Last week, a CBC reporter asked Deputy Prime Minister Chrystia Freeland and Foreign Minister Mélanie Joly why taxpayers were paying to send them to Europe — along with the prime minister and minister of defence — when there are plenty of problems at home.
According to the journalist, many Canadians are wondering.
I don’t have the numbers to directly prove or disprove that claim, but as a Canadian recently installed in Paris, it is striking how differently this conflict is being perceived in Canada.
This question would not be asked of a European leader in this context — not even by the ultra-nationalist right or the pacifist left.
What numbers we do have show French President Emmanuel Macron running for re-election while the country rallies around him and the flag, and the Canadian Prime Minister Justin Trudeau treading water in Canadian opinion polling.
Yet, both have taken on leadership roles in the West’s response to Russia’s invasion of Ukraine: Macron as the president of the Council of the European Union and one of the few leaders regularly in contact with Vladimir Putin, and Trudeau with his government seemingly leading on a number of the most severe financial sanctions imposed on Russia.
Is this stark difference in their respective domestic audiences’ responses because Macron is in the middle of an election campaign and Trudeau is not?

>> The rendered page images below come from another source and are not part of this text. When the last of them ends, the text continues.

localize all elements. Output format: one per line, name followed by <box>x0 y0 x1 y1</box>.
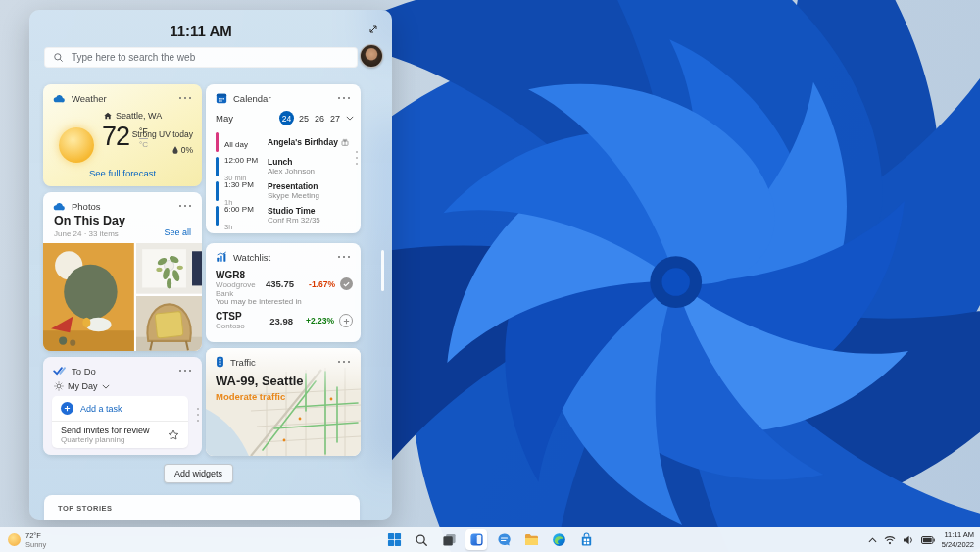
watchlist-menu-button[interactable] <box>335 253 354 262</box>
file-explorer-icon <box>524 533 539 546</box>
user-avatar[interactable] <box>360 44 383 68</box>
watchlist-added-button[interactable] <box>340 277 353 290</box>
wifi-icon <box>884 535 896 545</box>
file-explorer-button[interactable] <box>520 529 542 550</box>
traffic-widget[interactable]: Traffic WA-99, Seattle Moderate traffic <box>206 348 361 456</box>
expand-icon <box>368 24 379 35</box>
battery-icon <box>921 536 935 544</box>
top-stories-section[interactable]: TOP STORIES <box>44 495 360 520</box>
tray-time: 11:11 AM <box>942 530 974 539</box>
traffic-status: Moderate traffic <box>216 391 285 402</box>
task-subtitle: Quarterly planning <box>61 435 168 444</box>
taskbar-search-button[interactable] <box>411 529 432 550</box>
battery-button[interactable] <box>921 536 935 544</box>
speaker-icon <box>903 535 914 545</box>
stock-change: +2.23% <box>299 316 334 326</box>
plus-circle-icon <box>61 402 74 415</box>
unit-celsius[interactable]: °C <box>139 139 148 149</box>
task-view-icon <box>442 532 457 547</box>
event-color-bar <box>216 181 219 201</box>
photo-collage[interactable] <box>43 243 202 351</box>
search-input[interactable] <box>70 51 349 64</box>
photo-still-life <box>43 243 134 351</box>
tray-chevron-up-button[interactable] <box>868 537 877 543</box>
watchlist-add-button[interactable] <box>339 314 353 327</box>
todo-list-selector[interactable]: My Day <box>54 381 110 391</box>
calendar-date[interactable]: 26 <box>312 114 327 124</box>
add-task-label: Add a task <box>80 404 122 414</box>
wifi-button[interactable] <box>884 535 896 545</box>
calendar-date[interactable]: 25 <box>296 114 312 124</box>
stock-row[interactable]: WGR8 Woodgrove Bank 435.75 -1.67% <box>216 270 353 298</box>
weather-precipitation: 0% <box>181 145 193 155</box>
panel-scrollbar[interactable] <box>381 250 384 291</box>
edge-button[interactable] <box>548 529 569 550</box>
photo-thumbnail[interactable] <box>136 243 202 294</box>
calendar-title: Calendar <box>233 93 335 104</box>
event-title: Studio Time <box>268 206 349 216</box>
wallpaper-bloom <box>377 0 980 552</box>
todo-list-name: My Day <box>68 381 98 391</box>
traffic-light-icon <box>216 356 224 368</box>
see-all-link[interactable]: See all <box>164 227 191 237</box>
todo-widget[interactable]: To Do My Day <box>43 357 202 455</box>
calendar-event[interactable]: 6:00 PM 3h Studio Time Conf Rm 32/35 <box>216 205 349 226</box>
event-color-bar <box>216 132 219 152</box>
store-button[interactable] <box>575 529 597 550</box>
photos-menu-button[interactable] <box>176 202 195 211</box>
weather-location: Seattle, WA <box>116 111 162 121</box>
task-view-button[interactable] <box>438 529 460 550</box>
add-widgets-button[interactable]: Add widgets <box>164 464 233 483</box>
stock-symbol: WGR8 <box>216 270 266 280</box>
stock-row[interactable]: CTSP Contoso 23.98 +2.23% <box>216 311 353 330</box>
windows-start-icon <box>387 532 402 547</box>
photo-thumbnail[interactable] <box>136 296 202 351</box>
task-item[interactable]: Send invites for review Quarterly planni… <box>52 422 188 448</box>
start-button[interactable] <box>383 529 405 550</box>
calendar-icon <box>216 92 227 104</box>
expand-panel-button[interactable] <box>364 21 383 38</box>
star-icon[interactable] <box>168 429 179 441</box>
calendar-menu-button[interactable] <box>335 94 354 103</box>
web-search-bar[interactable] <box>44 47 358 68</box>
weather-menu-button[interactable] <box>176 94 195 103</box>
photos-subheading: June 24 · 33 items <box>54 229 119 238</box>
photos-widget[interactable]: Photos On This Day June 24 · 33 items Se… <box>43 192 202 351</box>
add-task-button[interactable]: Add a task <box>52 396 188 422</box>
traffic-title: Traffic <box>230 357 335 368</box>
search-icon <box>415 533 428 547</box>
calendar-scroll-indicator[interactable] <box>356 151 358 165</box>
watchlist-widget[interactable]: Watchlist WGR8 Woodgrove Bank 435.75 -1.… <box>206 243 361 342</box>
todo-scroll-indicator[interactable] <box>197 408 199 422</box>
calendar-month: May <box>216 113 279 124</box>
calendar-date[interactable]: 27 <box>327 114 343 124</box>
todo-menu-button[interactable] <box>176 367 195 376</box>
photos-heading: On This Day <box>54 214 125 227</box>
search-icon <box>53 52 64 63</box>
widgets-button[interactable] <box>466 529 487 550</box>
chevron-down-icon[interactable] <box>346 116 354 121</box>
event-time: All day <box>224 140 248 149</box>
weather-title: Weather <box>72 93 176 104</box>
chat-button[interactable] <box>493 529 514 550</box>
see-full-forecast-link[interactable]: See full forecast <box>43 168 202 178</box>
calendar-date-selected[interactable]: 24 <box>279 111 294 125</box>
volume-button[interactable] <box>903 535 914 545</box>
taskbar: 72°F Sunny <box>0 527 980 552</box>
weather-condition: Strong UV today <box>132 129 193 139</box>
event-time: 12:00 PM <box>224 156 258 165</box>
clock-tray-button[interactable]: 11:11 AM 5/24/2022 <box>942 530 974 549</box>
event-subtitle: Skype Meeting <box>268 191 349 200</box>
weather-widget[interactable]: Weather Seattle, WA 72 °F °C Strong UV t… <box>43 84 202 186</box>
sun-icon <box>59 127 94 163</box>
edge-icon <box>552 532 566 547</box>
calendar-widget[interactable]: Calendar May 24 25 26 27 All day Angela'… <box>206 84 361 233</box>
gift-icon <box>341 138 349 146</box>
photo-thumbnail[interactable] <box>43 243 134 351</box>
todo-check-icon <box>53 366 66 376</box>
chevron-up-icon <box>868 537 877 543</box>
traffic-menu-button[interactable] <box>335 358 354 367</box>
todo-title: To Do <box>72 366 176 376</box>
watchlist-title: Watchlist <box>233 252 335 263</box>
watchlist-chart-icon <box>216 251 227 263</box>
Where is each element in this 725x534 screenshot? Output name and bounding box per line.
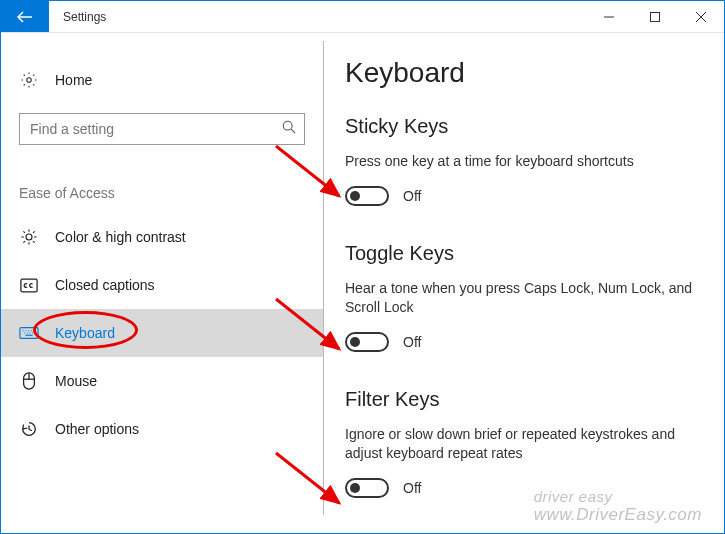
section-desc: Ignore or slow down brief or repeated ke… bbox=[345, 425, 702, 464]
svg-rect-2 bbox=[651, 12, 660, 21]
section-header: Ease of Access bbox=[1, 145, 323, 213]
main-panel: Keyboard Sticky Keys Press one key at a … bbox=[323, 33, 724, 533]
section-heading-sticky-keys: Sticky Keys bbox=[345, 115, 702, 138]
keyboard-icon bbox=[19, 326, 39, 340]
captions-icon bbox=[19, 278, 39, 293]
sidebar-item-mouse[interactable]: Mouse bbox=[1, 357, 323, 405]
minimize-button[interactable] bbox=[586, 1, 632, 32]
divider bbox=[323, 41, 324, 515]
maximize-button[interactable] bbox=[632, 1, 678, 32]
home-button[interactable]: Home bbox=[1, 61, 323, 99]
sidebar-item-closed-captions[interactable]: Closed captions bbox=[1, 261, 323, 309]
sidebar-item-color-contrast[interactable]: Color & high contrast bbox=[1, 213, 323, 261]
toggle-keys-toggle[interactable] bbox=[345, 332, 389, 352]
sticky-keys-toggle[interactable] bbox=[345, 186, 389, 206]
svg-line-15 bbox=[23, 241, 25, 243]
section-heading-toggle-keys: Toggle Keys bbox=[345, 242, 702, 265]
gear-icon bbox=[19, 71, 39, 89]
toggle-state: Off bbox=[403, 188, 421, 204]
sidebar-item-label: Color & high contrast bbox=[55, 229, 186, 245]
section-heading-filter-keys: Filter Keys bbox=[345, 388, 702, 411]
toggle-state: Off bbox=[403, 334, 421, 350]
svg-rect-18 bbox=[20, 328, 38, 339]
window-title: Settings bbox=[49, 1, 106, 32]
sidebar-item-keyboard[interactable]: Keyboard bbox=[1, 309, 323, 357]
sidebar-item-other-options[interactable]: Other options bbox=[1, 405, 323, 453]
clock-icon bbox=[19, 420, 39, 438]
toggle-state: Off bbox=[403, 480, 421, 496]
section-desc: Press one key at a time for keyboard sho… bbox=[345, 152, 702, 172]
search-input[interactable] bbox=[20, 114, 304, 144]
titlebar: Settings bbox=[1, 1, 724, 33]
brightness-icon bbox=[19, 228, 39, 246]
sidebar: Home Ease of Access bbox=[1, 33, 323, 533]
svg-point-6 bbox=[283, 121, 292, 130]
section-desc: Hear a tone when you press Caps Lock, Nu… bbox=[345, 279, 702, 318]
svg-point-5 bbox=[27, 78, 32, 83]
home-label: Home bbox=[55, 72, 92, 88]
svg-line-7 bbox=[291, 129, 295, 133]
sidebar-item-label: Other options bbox=[55, 421, 139, 437]
svg-line-14 bbox=[33, 241, 35, 243]
search-box[interactable] bbox=[19, 113, 305, 145]
titlebar-drag[interactable] bbox=[106, 1, 586, 32]
search-icon bbox=[282, 120, 296, 138]
sidebar-item-label: Keyboard bbox=[55, 325, 115, 341]
svg-point-8 bbox=[26, 234, 32, 240]
sidebar-item-label: Mouse bbox=[55, 373, 97, 389]
svg-line-13 bbox=[23, 231, 25, 233]
filter-keys-toggle[interactable] bbox=[345, 478, 389, 498]
svg-line-16 bbox=[33, 231, 35, 233]
page-title: Keyboard bbox=[345, 57, 702, 89]
sidebar-item-label: Closed captions bbox=[55, 277, 155, 293]
mouse-icon bbox=[19, 372, 39, 390]
close-button[interactable] bbox=[678, 1, 724, 32]
back-button[interactable] bbox=[1, 1, 49, 32]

It’s unlikely. Rather, in Canada, we see the public rally around the flag when conflicts hit closer to home: most recently, at the onset of the COVID-19 pandemic, and in 2014 when radicalized Canadians killed two soldiers on Canadian soil and one of them proceeded to storm Parliament.
However, Jean Chrétien benefited from no such bump in his government’s favour when Canada joined the UN-sanctioned invasion of Afghanistan in response to the 9/11 attacks, nor did Brian Mulroney when Canadian Forces participated in the largely successful rebuke of Saddam Hussein in the first Gulf War.
The simple difference is that war in Europe is perceived as much closer in time and space, while Canadians haven’t been confronted by war on their doorsteps in over 200 years.
Opinion: It is striking how differently the Russian invasion of Ukraine is being perceived in Canada, writes Jean-Luc Marcil Ferland @jeanlucmf. #Ukraine #RussianInvasion #Kyiv
Canada has enjoyed a uniquely privileged position since the U.S. has evolved from its greatest threat to its closest friend and ally.
This isn’t to eschew Canada’s proud and feisty military history: For my generation, stories abound of grandfathers who stormed the beaches or helped liberate Italy, and grandmothers working in munitions factories and tending to the wounded. For many, the Korean War, the Gulf War, Afghanistan and a number of peacekeeping missions breathed new life into this military tradition.
But in France, those stories are of grandparents who were killed by Nazis, who fought to defend the very streets they walk on, or less valiantly, made do with Nazi occupation.
Countless street names serve as historical reminders. Short bios are included to help jog the memory.
But perhaps, times they are a-changin’.
A lot was written after Donald Trump’s election about the need for Canada to diversify its trade relationships to alleviate its vulnerability to American protectionism. But what about his isolationist tendencies and admiration for autocratic strongmen, along with the party he appears to hold hostage?
As it stands, many consider Trump to be not only the ex- but also the next president of the United States.
He’s left no one guessing what he thinks of Trudeau: a “far-left lunatic destroying Canada.” Trump Jr chooses his preposterous comparisons on the far-right of the spectrum: “Mooselini,” he calls him. For the Fox News talking heads guiding public opinion on America’s right, he’s a “dictator.”
In contrast, Putin is “smart” and “savvy.”
With this inflammatory rhetoric, Trump and company play right into Putin’s hand, fertilizing the ground for Putin’s future foreign ambitions should he look to the Canadian Arctic.
What would Trump as president — or any of his stooges — do if the “smart and “savvy” Putin laid claim to these regions? Would they really come to the defence of Canada’s Mooselini? It shouldn’t be forgotten that Trump’s first impeachment was for attempting to blackmail Ukrainian President Volodymyr Zelenskyy, currently doing his best version of Winston Churchill.
Defence experts, especially, have criticized Canada’s overreliance on its American neighbour and general sense of complacency for a long time.
But Trump’s election and his reinvention of the Republican Party have shaken the ground our defence strategy was built on.
It’s time for Canada to take responsibility for its own defence.
Canadians are marvelling at the courage and capability of Ukrainian forces, and too few are aware that Canada played a significant part in getting them ready for this moment.
But we must also wonder: Would we be able to do the same?
Now that’s a question begging for an answer.